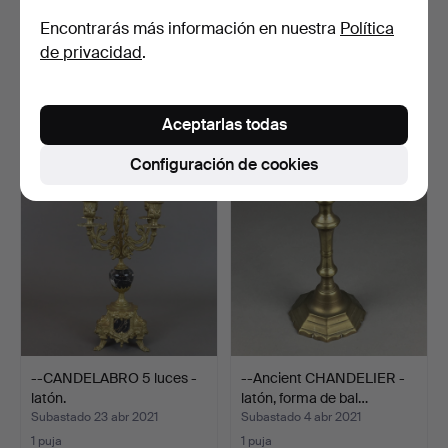
Encontrarás más información en nuestra
Política
- VELON 2 COLLARES -
- Par de PORTAVELAS
de privacidad
.
siglo XVIII/XIX, lató…
figurativos - fundició…
Subastado 9 jul 2021
Subastado 4 jul 2021
1 puja
1 puja
Aceptarlas todas
104 USD
81 USD
Configuración de cookies
--CANDELABRO 5 luces -
--Ancient CHANDELIER -
latón.
latón, forma de bal…
Subastado 23 abr 2021
Subastado 4 abr 2021
1 puja
1 puja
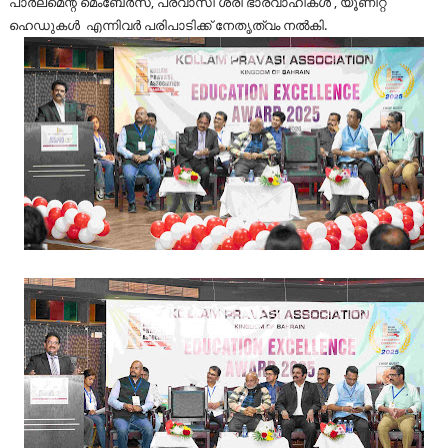
പാർലമെന്റ് മെംബേർസ്, പ്രവാസി ശ്രീ ഭാരവാഹികൾ , യൂണിറ്റ്
ഹെഡുകൾ എന്നിവർ പരിപാടിക്ക് നേതൃത്വം നൽകി.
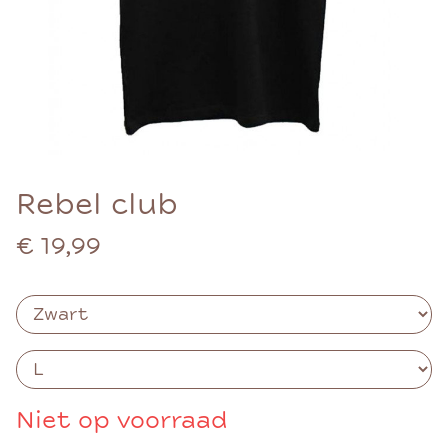
Rebel club
€ 19,99
Niet op voorraad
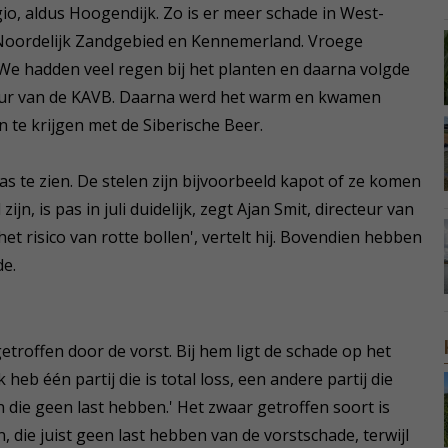
gio, aldus Hoogendijk. Zo is er meer schade in West-
t Noordelijk Zandgebied en Kennemerland. Vroege
'We hadden veel regen bij het planten en daarna volgde
ecteur van de KAVB. Daarna werd het warm en kwamen
te krijgen met de Siberische Beer.
as te zien. De stelen zijn bijvoorbeeld kapot of ze komen
ijn, is pas in juli duidelijk, zegt Ajan Smit, directeur van
het risico van rotte bollen', vertelt hij. Bovendien hebben
de.
etroffen door de vorst. Bij hem ligt de schade op het
 heb één partij die is total loss, een andere partij die
n die geen last hebben.' Het zwaar getroffen soort is
 die juist geen last hebben van de vorstschade, terwijl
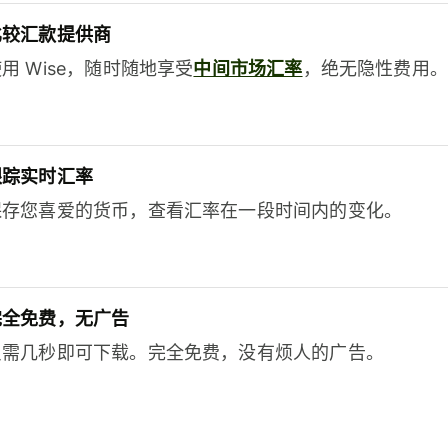
比较汇款提供商
用 Wise，随时随地享受
中间市场汇率
，绝无隐性费用。
跟踪实时汇率
保存您喜爱的货币，查看汇率在一段时间内的变化。
完全免费，无广告
只需几秒即可下载。完全免费，没有烦人的广告。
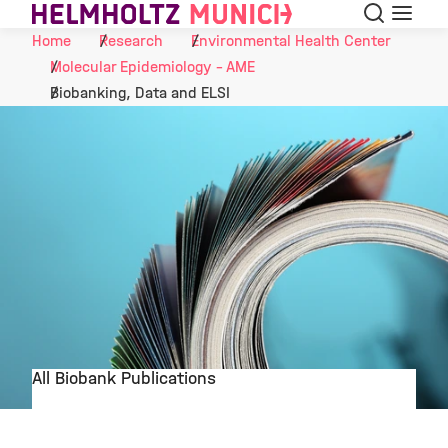
Search
Menu
Skip to Content
Home
Research
Environmental Health Center
Molecular Epidemiology - AME
Biobanking, Data and ELSI
All Biobank Publications
©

→ PROBLEM DETAILS
In your copy, repeat each record exactly and include no pictures.

→ WRITTEN ANSWER
Encontrarás más información en nuestra
Política
- VELON 2 COLLARES -
- Par de PORTAVELAS
de privacidad
.
siglo XVIII/XIX, lató…
figurativos - fundició…
Subastado 9 jul 2021
Subastado 4 jul 2021
1 puja
1 puja
Aceptarlas todas
104 USD
81 USD
Configuración de cookies
--CANDELABRO 5 luces -
--Ancient CHANDELIER -
latón.
latón, forma de bal…
Subastado 23 abr 2021
Subastado 4 abr 2021
1 puja
1 puja
പാർലമെന്റ് മെംബേർസ്, പ്രവാസി ശ്രീ ഭാരവാഹികൾ , യൂണിറ്റ്
ഹെഡുകൾ എന്നിവർ പരിപാടിക്ക് നേതൃത്വം നൽകി.
Rebel club
€ 19,99
Niet op voorraad
gio, aldus Hoogendijk. Zo is er meer schade in West-
t Noordelijk Zandgebied en Kennemerland. Vroege
'We hadden veel regen bij het planten en daarna volgde
ecteur van de KAVB. Daarna werd het warm en kwamen
te krijgen met de Siberische Beer.
as te zien. De stelen zijn bijvoorbeeld kapot of ze komen
ijn, is pas in juli duidelijk, zegt Ajan Smit, directeur van
het risico van rotte bollen', vertelt hij. Bovendien hebben
de.
etroffen door de vorst. Bij hem ligt de schade op het
 heb één partij die is total loss, een andere partij die
n die geen last hebben.' Het zwaar getroffen soort is
 die juist geen last hebben van de vorstschade, terwijl
比较汇款提供商
用 Wise，随时随地享受
中间市场汇率
，绝无隐性费用。
跟踪实时汇率
保存您喜爱的货币，查看汇率在一段时间内的变化。
完全免费，无广告
只需几秒即可下载。完全免费，没有烦人的广告。
Search
Menu
Skip to Content
Home
Research
Environmental Health Center
Molecular Epidemiology - AME
Biobanking, Data and ELSI
All Biobank Publications
©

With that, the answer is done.